Once an email address and key are registered, assign them to a list in the working environment using `create_user()`. For example:
```{r echo=TRUE, eval=F}
myuser <- create_user(email="myemail@mydomain",
key="mykeyhere")
```
Alternatively, the email address and key can be stored as the environment variables `AQS_EMAIL` and `AQS_KEY`, respectively, to avoid directly storing the values in code that might be part of a public repository.

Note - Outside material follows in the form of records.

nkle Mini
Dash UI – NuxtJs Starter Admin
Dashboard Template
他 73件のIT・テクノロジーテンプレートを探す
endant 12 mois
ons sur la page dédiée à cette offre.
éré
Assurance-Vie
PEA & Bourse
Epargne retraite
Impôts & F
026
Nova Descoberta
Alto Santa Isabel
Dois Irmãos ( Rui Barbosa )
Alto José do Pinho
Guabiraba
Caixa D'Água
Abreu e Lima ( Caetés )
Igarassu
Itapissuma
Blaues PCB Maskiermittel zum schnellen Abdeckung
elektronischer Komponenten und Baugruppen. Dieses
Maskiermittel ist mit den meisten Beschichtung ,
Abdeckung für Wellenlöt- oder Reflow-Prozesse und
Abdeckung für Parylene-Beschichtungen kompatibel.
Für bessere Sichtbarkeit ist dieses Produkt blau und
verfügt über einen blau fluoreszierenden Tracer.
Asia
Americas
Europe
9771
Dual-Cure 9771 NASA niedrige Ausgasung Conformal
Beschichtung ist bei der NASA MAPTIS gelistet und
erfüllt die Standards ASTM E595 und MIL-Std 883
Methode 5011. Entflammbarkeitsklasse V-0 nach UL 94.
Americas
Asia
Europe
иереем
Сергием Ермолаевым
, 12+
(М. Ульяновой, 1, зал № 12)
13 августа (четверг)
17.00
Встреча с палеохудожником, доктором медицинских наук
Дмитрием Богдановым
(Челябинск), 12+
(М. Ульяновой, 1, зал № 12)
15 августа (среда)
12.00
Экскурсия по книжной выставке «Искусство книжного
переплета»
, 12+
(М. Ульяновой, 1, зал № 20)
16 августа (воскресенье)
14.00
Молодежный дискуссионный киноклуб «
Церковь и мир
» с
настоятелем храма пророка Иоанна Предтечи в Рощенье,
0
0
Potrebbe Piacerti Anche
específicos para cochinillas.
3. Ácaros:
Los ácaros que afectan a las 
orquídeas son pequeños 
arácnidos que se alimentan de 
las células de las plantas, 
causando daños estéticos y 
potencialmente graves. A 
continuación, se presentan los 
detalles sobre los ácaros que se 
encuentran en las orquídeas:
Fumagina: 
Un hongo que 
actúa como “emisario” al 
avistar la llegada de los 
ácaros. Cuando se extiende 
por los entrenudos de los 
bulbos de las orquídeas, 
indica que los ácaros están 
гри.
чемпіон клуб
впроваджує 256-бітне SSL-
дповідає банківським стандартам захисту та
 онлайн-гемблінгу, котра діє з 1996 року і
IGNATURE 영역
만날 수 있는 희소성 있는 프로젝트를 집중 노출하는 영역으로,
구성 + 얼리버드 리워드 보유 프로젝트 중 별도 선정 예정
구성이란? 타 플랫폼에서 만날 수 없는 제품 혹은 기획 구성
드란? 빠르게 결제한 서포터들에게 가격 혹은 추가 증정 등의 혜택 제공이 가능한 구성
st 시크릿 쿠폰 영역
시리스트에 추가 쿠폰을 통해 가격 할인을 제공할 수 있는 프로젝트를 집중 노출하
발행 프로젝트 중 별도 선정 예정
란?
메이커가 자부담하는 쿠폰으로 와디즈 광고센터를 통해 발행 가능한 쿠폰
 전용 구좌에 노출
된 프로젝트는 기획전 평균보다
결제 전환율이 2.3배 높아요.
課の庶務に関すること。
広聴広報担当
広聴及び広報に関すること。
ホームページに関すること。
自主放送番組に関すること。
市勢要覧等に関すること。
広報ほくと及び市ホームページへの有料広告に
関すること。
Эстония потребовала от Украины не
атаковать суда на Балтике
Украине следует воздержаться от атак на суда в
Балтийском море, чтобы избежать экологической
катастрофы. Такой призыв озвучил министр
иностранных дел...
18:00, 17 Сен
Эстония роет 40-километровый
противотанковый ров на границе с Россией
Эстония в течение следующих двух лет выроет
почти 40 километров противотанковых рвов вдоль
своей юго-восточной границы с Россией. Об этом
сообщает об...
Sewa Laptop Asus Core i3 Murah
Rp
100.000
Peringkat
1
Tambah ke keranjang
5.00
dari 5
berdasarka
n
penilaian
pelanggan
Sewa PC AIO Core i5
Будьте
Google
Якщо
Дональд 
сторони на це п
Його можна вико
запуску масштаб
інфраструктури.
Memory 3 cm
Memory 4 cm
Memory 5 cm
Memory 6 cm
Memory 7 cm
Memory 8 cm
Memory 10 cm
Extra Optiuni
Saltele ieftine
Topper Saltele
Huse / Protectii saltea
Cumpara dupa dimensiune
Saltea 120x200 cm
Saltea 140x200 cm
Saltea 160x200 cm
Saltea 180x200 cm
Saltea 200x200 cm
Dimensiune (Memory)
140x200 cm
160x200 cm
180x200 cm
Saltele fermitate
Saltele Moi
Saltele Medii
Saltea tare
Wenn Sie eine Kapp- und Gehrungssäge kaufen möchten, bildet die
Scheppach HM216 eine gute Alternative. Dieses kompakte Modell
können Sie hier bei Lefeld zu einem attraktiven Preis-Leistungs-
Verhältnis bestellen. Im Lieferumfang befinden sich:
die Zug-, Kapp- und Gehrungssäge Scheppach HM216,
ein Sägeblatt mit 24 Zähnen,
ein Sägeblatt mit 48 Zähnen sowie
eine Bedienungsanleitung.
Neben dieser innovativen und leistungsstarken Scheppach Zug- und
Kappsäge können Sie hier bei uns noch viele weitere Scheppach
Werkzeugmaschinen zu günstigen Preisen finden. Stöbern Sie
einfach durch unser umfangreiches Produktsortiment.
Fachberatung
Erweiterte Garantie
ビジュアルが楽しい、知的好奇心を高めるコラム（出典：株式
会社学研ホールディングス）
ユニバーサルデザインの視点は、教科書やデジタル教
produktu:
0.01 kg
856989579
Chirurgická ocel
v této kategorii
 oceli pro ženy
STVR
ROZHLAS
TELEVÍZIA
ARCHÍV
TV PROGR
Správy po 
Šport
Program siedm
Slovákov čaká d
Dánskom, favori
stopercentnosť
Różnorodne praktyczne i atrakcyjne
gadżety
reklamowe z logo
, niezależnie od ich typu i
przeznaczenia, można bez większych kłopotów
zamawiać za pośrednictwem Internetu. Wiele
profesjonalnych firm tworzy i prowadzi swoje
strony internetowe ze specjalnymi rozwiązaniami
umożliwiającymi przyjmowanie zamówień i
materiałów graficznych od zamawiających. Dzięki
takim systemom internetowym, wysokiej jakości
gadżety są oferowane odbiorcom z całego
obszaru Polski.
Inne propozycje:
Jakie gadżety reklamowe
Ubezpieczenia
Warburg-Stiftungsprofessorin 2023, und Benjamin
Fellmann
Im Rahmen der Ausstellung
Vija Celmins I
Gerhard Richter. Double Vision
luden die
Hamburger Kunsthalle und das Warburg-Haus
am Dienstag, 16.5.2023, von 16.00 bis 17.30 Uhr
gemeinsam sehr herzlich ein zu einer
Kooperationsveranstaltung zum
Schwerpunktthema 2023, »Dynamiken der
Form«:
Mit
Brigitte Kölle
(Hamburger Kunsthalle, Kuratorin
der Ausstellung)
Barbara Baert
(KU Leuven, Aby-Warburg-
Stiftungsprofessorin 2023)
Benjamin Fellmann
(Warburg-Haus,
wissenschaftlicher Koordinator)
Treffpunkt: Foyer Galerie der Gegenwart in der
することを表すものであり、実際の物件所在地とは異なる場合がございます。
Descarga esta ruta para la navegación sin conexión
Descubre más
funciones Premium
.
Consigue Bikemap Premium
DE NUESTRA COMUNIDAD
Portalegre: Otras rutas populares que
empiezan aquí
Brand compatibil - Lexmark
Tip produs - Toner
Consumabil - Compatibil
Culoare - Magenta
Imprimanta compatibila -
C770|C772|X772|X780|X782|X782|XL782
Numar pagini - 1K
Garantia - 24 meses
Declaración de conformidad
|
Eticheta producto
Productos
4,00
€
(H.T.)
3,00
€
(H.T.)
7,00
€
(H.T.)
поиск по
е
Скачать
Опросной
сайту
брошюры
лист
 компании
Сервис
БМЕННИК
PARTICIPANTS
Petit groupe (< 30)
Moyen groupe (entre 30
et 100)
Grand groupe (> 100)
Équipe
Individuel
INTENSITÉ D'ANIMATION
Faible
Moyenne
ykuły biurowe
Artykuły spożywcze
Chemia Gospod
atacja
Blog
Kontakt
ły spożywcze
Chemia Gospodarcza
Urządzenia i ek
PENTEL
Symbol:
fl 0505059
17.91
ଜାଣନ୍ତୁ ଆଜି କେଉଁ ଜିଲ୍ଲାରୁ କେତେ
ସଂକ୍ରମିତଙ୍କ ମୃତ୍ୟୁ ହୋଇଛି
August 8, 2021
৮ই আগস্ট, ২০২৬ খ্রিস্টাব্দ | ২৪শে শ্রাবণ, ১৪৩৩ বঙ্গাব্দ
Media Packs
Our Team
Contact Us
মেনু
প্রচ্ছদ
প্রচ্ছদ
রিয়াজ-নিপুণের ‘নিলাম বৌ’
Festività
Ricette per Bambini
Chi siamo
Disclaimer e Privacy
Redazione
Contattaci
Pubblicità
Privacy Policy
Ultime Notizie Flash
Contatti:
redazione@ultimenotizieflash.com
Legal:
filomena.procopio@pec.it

To do this, add the lines
```{r echo=TRUE, eval=FALSE}
AQS_EMAIL="myemail@mydomain"
AQS_KEY="mykeyhere"
```
to the `.Renviron` file in your home directory.
Calling `create_user()` without any argument will then read from these values:
```{r eval=TRUE}
myuser <- create_user() # Use stored credentials for user
```
Care should still be taken to avoid storing the resulting object in a public repository.
All functions for requesting data from the API require that the list generated by `create_user()` be provided in the `aqs_user` argument.
### Available Services
A full list of services provided by the AQS API can be accessed by calling `list_services()`. These services include `sampleData`, `signup`, `list`, and `metaData`, among others. The endpoints for each service are listed in `list_endpoints()`, and the variables required for each endpoint are listed in `list_required_vars()`. For example:
```{r}
# List all services
list_services()
# List endpoints for "dailyData" service
list_endpoints(service="dailyData")
# List variables needed for obtaining data using the "byCounty" endpoint
list_required_vars(endpoint="byCounty")
```
### Available Data
Information on parameter codes and required input for defining data requests can be obtained from the API using `aqs_list()`, `aqs_list_parameters()`, and the related functions.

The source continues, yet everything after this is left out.